§ **Records from a data source**:

*****

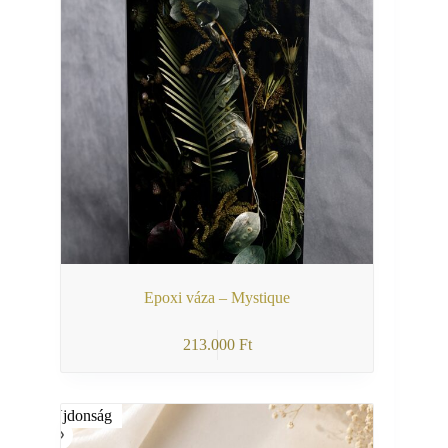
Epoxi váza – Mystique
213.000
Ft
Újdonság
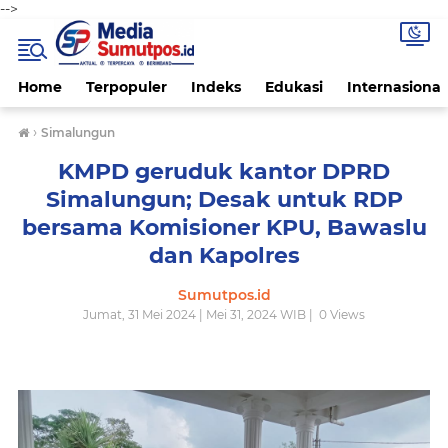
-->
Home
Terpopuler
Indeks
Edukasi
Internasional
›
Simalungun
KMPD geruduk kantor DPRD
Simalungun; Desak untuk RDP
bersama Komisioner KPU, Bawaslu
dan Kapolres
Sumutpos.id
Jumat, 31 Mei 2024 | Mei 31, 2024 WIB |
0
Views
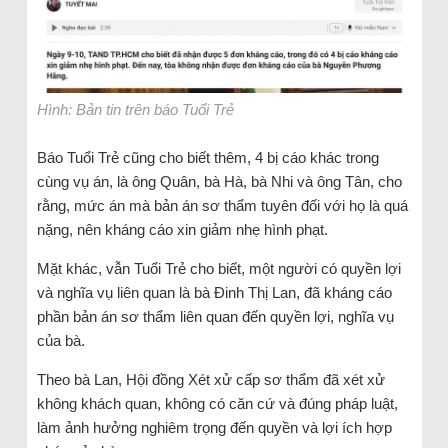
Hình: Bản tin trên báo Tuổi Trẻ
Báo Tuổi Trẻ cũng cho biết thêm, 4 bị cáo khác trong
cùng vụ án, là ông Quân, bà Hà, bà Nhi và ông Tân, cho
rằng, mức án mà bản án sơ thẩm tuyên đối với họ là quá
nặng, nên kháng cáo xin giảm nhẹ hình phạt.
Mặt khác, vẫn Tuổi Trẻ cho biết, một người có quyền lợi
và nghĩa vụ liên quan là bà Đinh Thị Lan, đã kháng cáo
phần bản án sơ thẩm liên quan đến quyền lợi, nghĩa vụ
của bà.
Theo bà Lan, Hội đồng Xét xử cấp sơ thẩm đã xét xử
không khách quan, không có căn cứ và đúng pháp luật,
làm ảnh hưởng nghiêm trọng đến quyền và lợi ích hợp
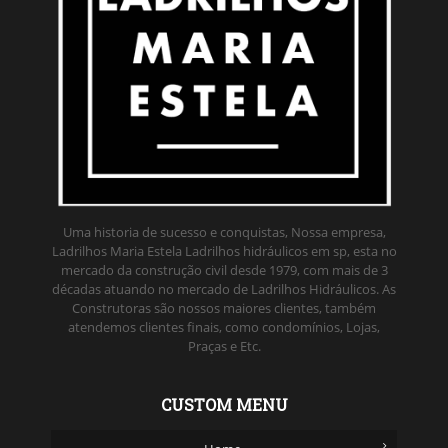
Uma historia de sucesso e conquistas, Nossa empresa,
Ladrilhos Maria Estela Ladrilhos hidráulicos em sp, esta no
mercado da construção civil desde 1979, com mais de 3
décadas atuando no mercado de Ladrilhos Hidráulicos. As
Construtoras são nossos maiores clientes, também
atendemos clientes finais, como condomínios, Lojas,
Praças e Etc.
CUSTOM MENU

*****

§ **Exercise description**: Reproduce exactly, without any picture, the lines from the one bearing "rằng, mức án" to the last line of the records above.

§ **Exercise response**:
rằng, mức án mà bản án sơ thẩm tuyên đối với họ là quá
nặng, nên kháng cáo xin giảm nhẹ hình phạt.
Mặt khác, vẫn Tuổi Trẻ cho biết, một người có quyền lợi
và nghĩa vụ liên quan là bà Đinh Thị Lan, đã kháng cáo
phần bản án sơ thẩm liên quan đến quyền lợi, nghĩa vụ
của bà.
Theo bà Lan, Hội đồng Xét xử cấp sơ thẩm đã xét xử
không khách quan, không có căn cứ và đúng pháp luật,
làm ảnh hưởng nghiêm trọng đến quyền và lợi ích hợp
Uma historia de sucesso e conquistas, Nossa empresa,
Ladrilhos Maria Estela Ladrilhos hidráulicos em sp, esta no
mercado da construção civil desde 1979, com mais de 3
décadas atuando no mercado de Ladrilhos Hidráulicos. As
Construtoras são nossos maiores clientes, também
atendemos clientes finais, como condomínios, Lojas,
Praças e Etc.
CUSTOM MENU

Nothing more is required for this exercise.